The investigations of Magnus and his colleagues showed the many automatic reflex actions through which an animal assumes and maintains body postures, by sequences of coordinated reflexes and by the types of static “figures” demonstrated so clearly in the decerebrate preparation. Their fundamental analysis of equilibratory functions involved, first, a detailed study of tonic neck muscle and labyrinth reflexes and of labyrinth righting reflexes, by which body postures change in response to various stimuli as an animal constantly adjusts to its needs and environment. They then restudied the various reflexes they had cataloged after ablating the cerebellum, cerebrum, brain stem, or cervical spinal cord, in order to localize the brain and spinal cord areas controlling posture.
Their study of the labyrinth organs, which was inspired in part by the work of J. R. Ewald, led Magnus and Kleijn to a fundamental analysis of the responses of the ear’s vestibular organs to natural stimuli. In one classic experiment they differentiated between the functions of the otolith organs and the semicircular canals by centrifuging anesthetized guinea pigs at high speed. The otolith membranes were detached by the procedure; but the canals, ampullae, and cristae remained intact. Magnus and Kleijn then found that reflexes resulting from static posture were abolished in the absence of the otolith mechanism but that the animals retained all the labyrinth reactions produced by rectilinear acceleration.
Through such studies Magnus’ research group founded our knowledge of the complex integrative reflex system by which the brain stem and cervical spinal cord control musculature. Step by step they documented the functions of the vestibular apparatus, tonic neck and labyrinth reflexes, and other postural and righting reflexes and their neural pathways and control mechanisms. Magnus summarized the work of his Utrecht laboratory, and surveyed the work of others in his field, in Die Körperstellung (1924), a monograph justly cited as a classic work in reflex physiology. At the time of his sudden death in 1927, at age fifty-three, he and Kleijn were under consideration for the Nobel Prize in physiology or medicine for their fundamental contributions to neurophysiology.
BIBLIOGRAPHY
I. Original Works. Magnus’ writings include Goethe als Naturforscher (Leipzig, 1906); “Welche Teile des Zentralnervensystems müssen fü das Zustandekommen der tonischen Hals-und Labyrinthereflexe auf die Körpermuskulatur vorhanden sein,” in Plflügers Archiv für die gesamte Physiologie des Menschen und der Tiere, 159 (1914), 224–249; Körperstellung experimentell-physiologische Untersuchungen über die einzelnen beider Körperstellung in Tätigkeit tretenden Reflexe,über ihr Zusammenwirken und ihre Störungen (Berlin, 1924); and “Animal Posture,” in Proceedings of the Royal Society, 98B (1925), 339–353, the Croonian lecture.

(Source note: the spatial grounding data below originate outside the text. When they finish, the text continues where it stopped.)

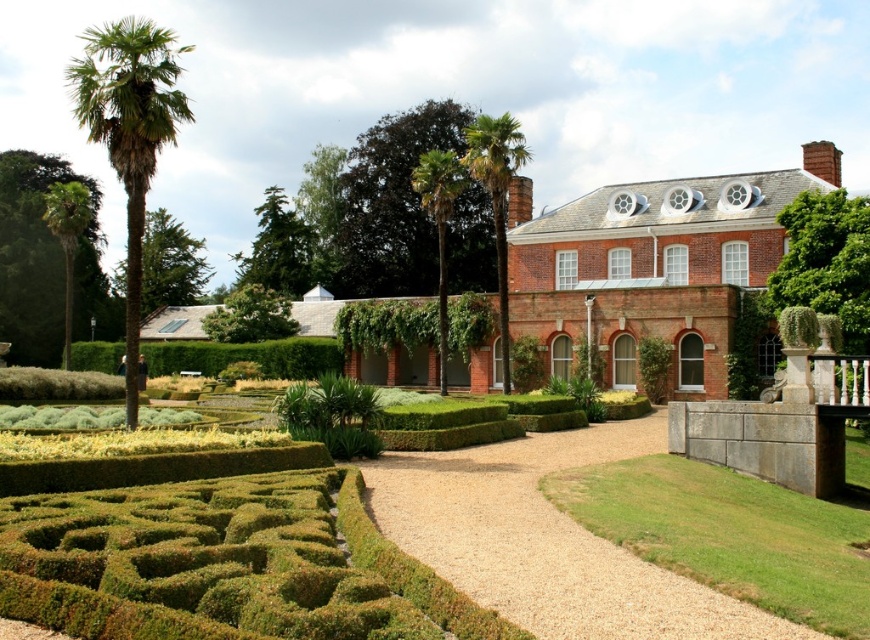 Question: Which object is farther from the camera taking this photo?

Choices:
 (A) green leafy palm at left
 (B) gravel at center
 (C) green leafy hedge at center

Answer: (C)

Question: Does green leafy hedge at center appear over green leafy palm tree at center?

Choices:
 (A) yes
 (B) no

Answer: (B)

Question: Can you confirm if green leafy palm tree at center is positioned above green leafy palm tree at left?

Choices:
 (A) yes
 (B) no

Answer: (A)

Question: Does gravel at center have a smaller size compared to green leafy hedge at center?

Choices:
 (A) yes
 (B) no

Answer: (A)

Question: Which object is positioned closest to the gravel at center?

Choices:
 (A) green leafy palm tree at left
 (B) green leafy palm at center

Answer: (B)

Question: Which object is positioned closest to the green leafy hedge at center?

Choices:
 (A) green leafy palm tree at center
 (B) green leafy palm at center
 (C) green leafy palm tree at left
 (D) gravel at center

Answer: (C) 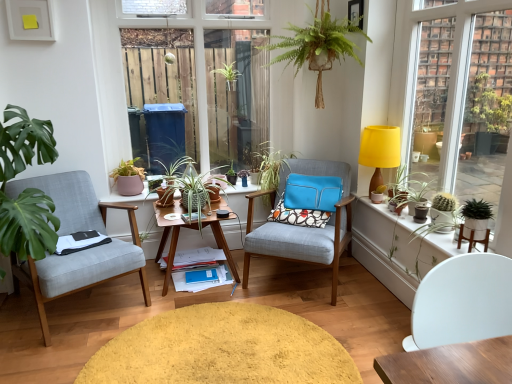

II. Secondary Literature. See H. H. Dale, “In Memoriam Rudolf Magnus (1873–1927),” in Stanford University Publications, Medical Sciences, 2 (1930), 241–247; J. F. Fulton, “Rudolf Magnus 1873–1927,” in Boston Medical and Surgical Journal, 197 (1927–1928), 323–324; and I. N. W. Olninck, “Rudolf Magnus,” in E. W. Haymaker, ed., The Founders of Neurology (Springfield, Ill., 1953), pp. 149–152.